*** Block opens ***

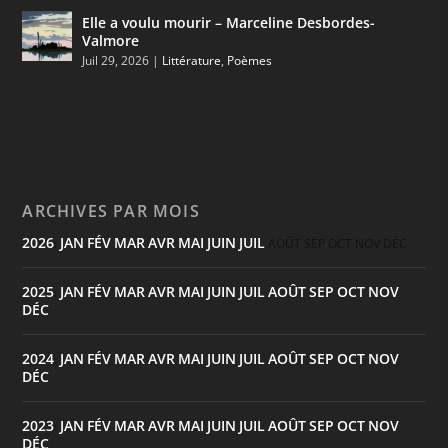
Elle a voulu mourir – Marceline Desbordes-
Valmore
Juil 29, 2026
|
Littérature
,
Poèmes
ARCHIVES PAR MOIS
2026
JAN
FÉV
MAR
AVR
MAI
JUIN
JUIL
:
AOÛT
SEP
OCT
NOV
DÉC
2025
JAN
FÉV
MAR
AVR
MAI
JUIN
JUIL
AOÛT
SEP
OCT
NOV
:
DÉC
2024
JAN
FÉV
MAR
AVR
MAI
JUIN
JUIL
AOÛT
SEP
OCT
NOV
:
DÉC
2023
JAN
FÉV
MAR
AVR
MAI
JUIN
JUIL
AOÛT
SEP
OCT
NOV
:
DÉC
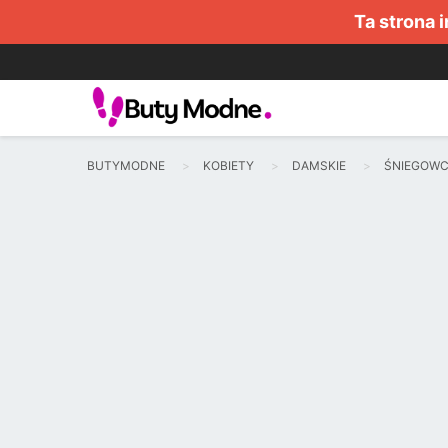
Ta strona 
BUTYMODNE
KOBIETY
DAMSKIE
ŚNIEGOWC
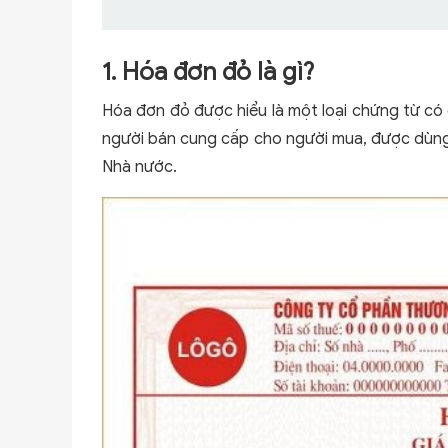
1. Hóa đơn đỏ là gì?
Hóa đơn đỏ được hiểu là một loại chứng từ có g
người bán cung cấp cho người mua, được dùng 
Nhà nước.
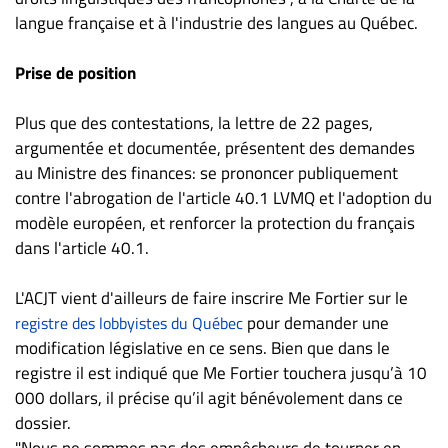
langue française et à l'industrie des langues au Québec.
Prise de position
Plus que des contestations, la lettre de 22 pages,
argumentée et documentée, présentent des demandes
au Ministre des finances: se prononcer publiquement
contre l'abrogation de l'article 40.1 LVMQ et l'adoption du
modèle européen, et renforcer la protection du français
dans l'article 40.1.
L'ACJT vient d'ailleurs de faire inscrire Me Fortier sur le
pour demander une
registre des lobbyistes du Québec
modification législative en ce sens. Bien que dans le
registre il est indiqué que Me Fortier touchera jusqu’à 10
000 dollars, il précise qu’il agit bénévolement dans ce
dossier.
"Nous ne sommes pas des empêcheurs de tourner en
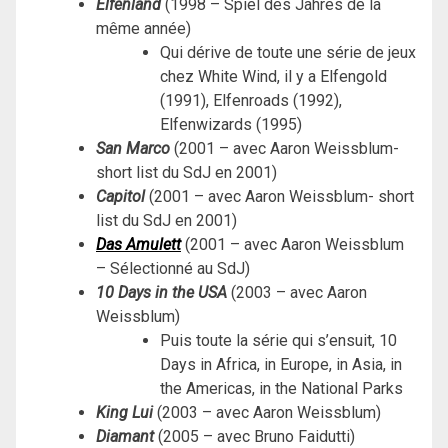
Elfenland
(1998 – Spiel des Jahres de la
même année)
Qui dérive de toute une série de jeux
chez White Wind, il y a Elfengold
(1991), Elfenroads (1992),
Elfenwizards (1995)
San Marco
(2001 – avec Aaron Weissblum-
short list du SdJ en 2001)
Capitol
(2001 – avec Aaron Weissblum- short
list du SdJ en 2001)
Das Amulett
(2001 – avec Aaron Weissblum
– Sélectionné au SdJ)
10 Days in the USA
(2003 – avec Aaron
Weissblum)
Puis toute la série qui s’ensuit, 10
Days in Africa, in Europe, in Asia, in
the Americas, in the National Parks
King Lui
(2003 – avec Aaron Weissblum)
Diamant
(2005 – avec Bruno Faidutti)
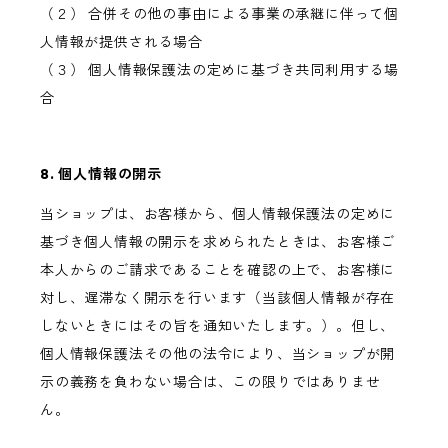
（２） 合併その他の事由による事業の承継に伴って個
人情報が提供される場合
（３） 個人情報保護法の定めに基づき共同利用する場
合
8. 個人情報の開示
当ショップは、お客様から、個人情報保護法の定めに
基づき個人情報の開示を求められたときは、お客様ご
本人からのご請求であることを確認の上で、お客様に
対し、遅滞なく開示を行います（当該個人情報が存在
しないときにはその旨を通知いたします。）。但し、
個人情報保護法その他の法令により、当ショップが開
示の義務を負わない場合は、この限りではありませ
ん。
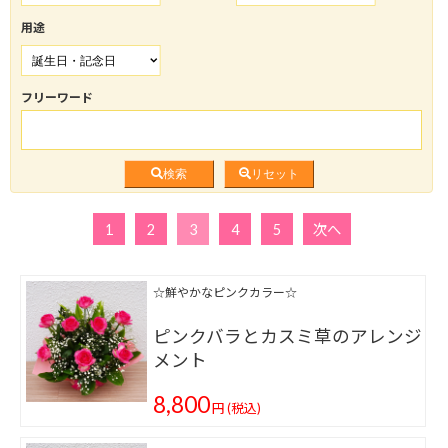
用途
フリーワード
検索
リセット
1
2
3
4
5
次へ
☆鮮やかなピンクカラー☆
ピンクバラとカスミ草のアレンジ
メント
8,800
円
(税込)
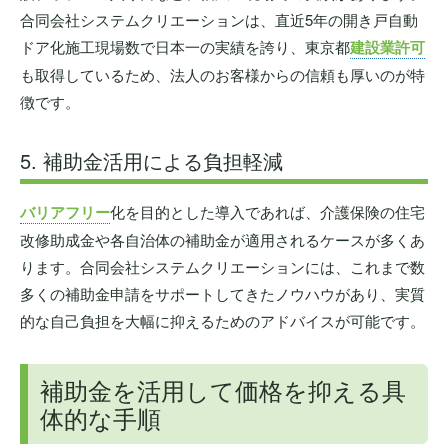
合同会社システムクリエーションは、直近5年の開き戸自動
ドア化施工現場数で日本一の実績を誇り、東京都
建設業許可
も取得しているため、法人のお客様からの信頼も厚いのが特
徴です。
5. 補助金活用による負担軽減
バリアフリー
化を目的とした導入であれば、介護保険の住宅
改修助成金や各自治体の補助金が適用されるケースが多くあ
ります。合同会社システムクリエーションには、これまで数
多くの補助金申請をサポートしてきたノウハウがあり、実質
的な自己負担を大幅に抑えるためのアドバイスが可能です。
補助金を活用して価格を抑える具
体的な手順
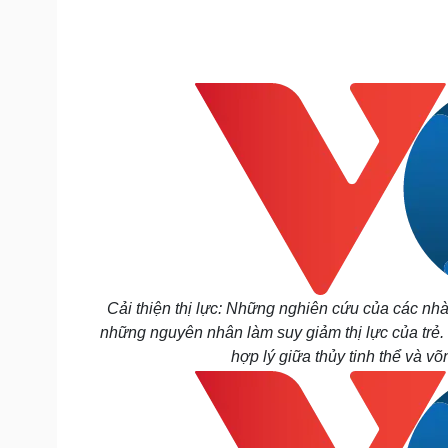
Tin nóng
Việt Nam
Tư vấn luật
Phân tích
Sức khỏe
Đời sống
Dinh dưỡng - món ngon
Nhà đẹp
Cây thuốc
Blog
Sản phụ khoa
Tình yêu - Gia đình
Nhi khoa
Nam khoa
Làm đẹp - giảm cân
Phòng mạch online
Ăn sạch sống khỏe
Cải thiện thị lực: Những nghiên cứu của các nhà
Cải chính
những nguyên nhân làm suy giảm thị lực của trẻ. Tr
hợp lý giữa thủy tinh thể và v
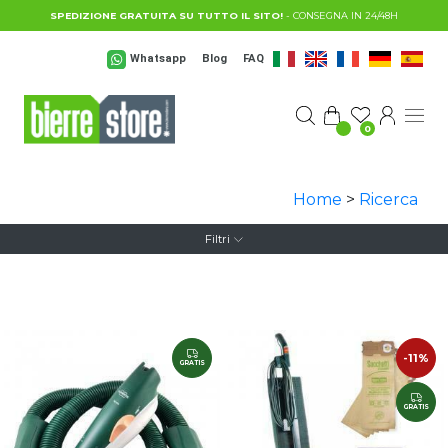
Salta al contenuto principale
SPEDIZIONE GRATUITA SU TUTTO IL SITO!
- CONSEGNA IN 24/48H
Whatsapp
Blog
FAQ
0
Home
>
Ricerca
Filtri
-11%
GRATIS
GRATIS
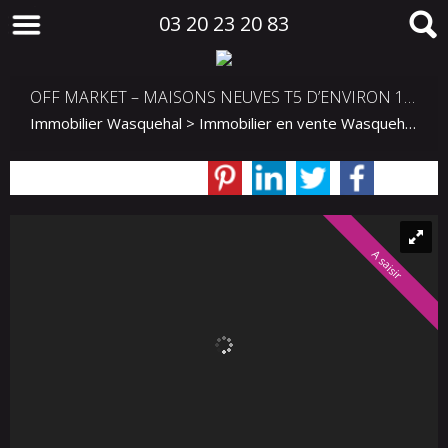
03 20 23 20 83
OFF MARKET – MAISONS NEUVES T5 D’ENVIRON 104 M² – DISPONIBLES CETTE ANNÉE
Immobilier Wasquehal
>
Immobilier en vente Wasquehal
>
M
A saisir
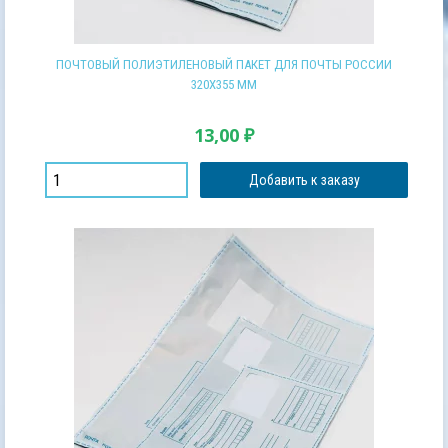
ПОЧТОВЫЙ ПОЛИЭТИЛЕНОВЫЙ ПАКЕТ ДЛЯ ПОЧТЫ РОССИИ
320Х355 ММ
13,00
₽
Добавить к заказу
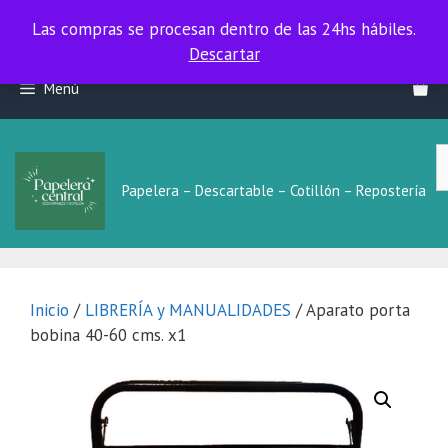
Las compras se procesan dentro de las 24hs hábiles.
Las compras se procesan dentro de las 24hs hábiles.
Descartar
Saltar
Menú
al
contenido
B
L
Papelera – Descartable – Cotillón – Repostería
Inicio
/
LIBRERÍA y MANUALIDADES
/ Aparato porta
bobina 40-60 cms. x1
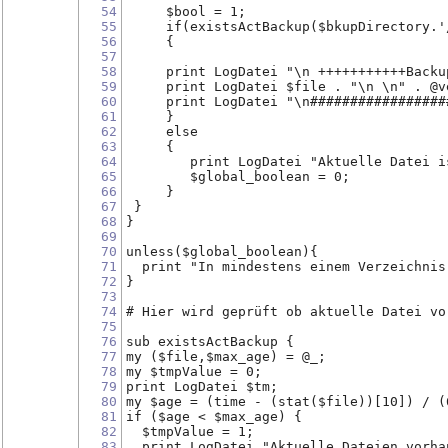
54
     $bool = 1;
55
     if(existsActBackup($bkupDirectory.'
56
     {
57
58
     print LogDatei "\n +++++++++++Backu
59
     print LogDatei $file . "\n \n" . @v
60
     print LogDatei "\n#################
61
     }
62
     else
63
     {
64
        print LogDatei "Aktuelle Datei i
65
        $global_boolean = 0;
66
     }
67
 }
68
}
69
70
unless($global_boolean){
71
  print "In mindestens einem Verzeichnis
72
}
73
74
# Hier wird geprüft ob aktuelle Datei vo
75
76
sub existsActBackup {
77
my ($file,$max_age) = @_;
78
my $tmpValue = 0;
79
print LogDatei $tm;
80
my $age = (time - (stat($file))[10]) / (
81
if ($age < $max_age) {    
82
  $tmpValue = 1;
83
  print LogDatei "Aktuelle Dateien vorha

*** Block closes ***

Aim of the exercise: Find the word "Days" in the records. Copy every line it appears in.

Reply:
10 Days in the USA
Days in Africa, in Europe, in Asia, in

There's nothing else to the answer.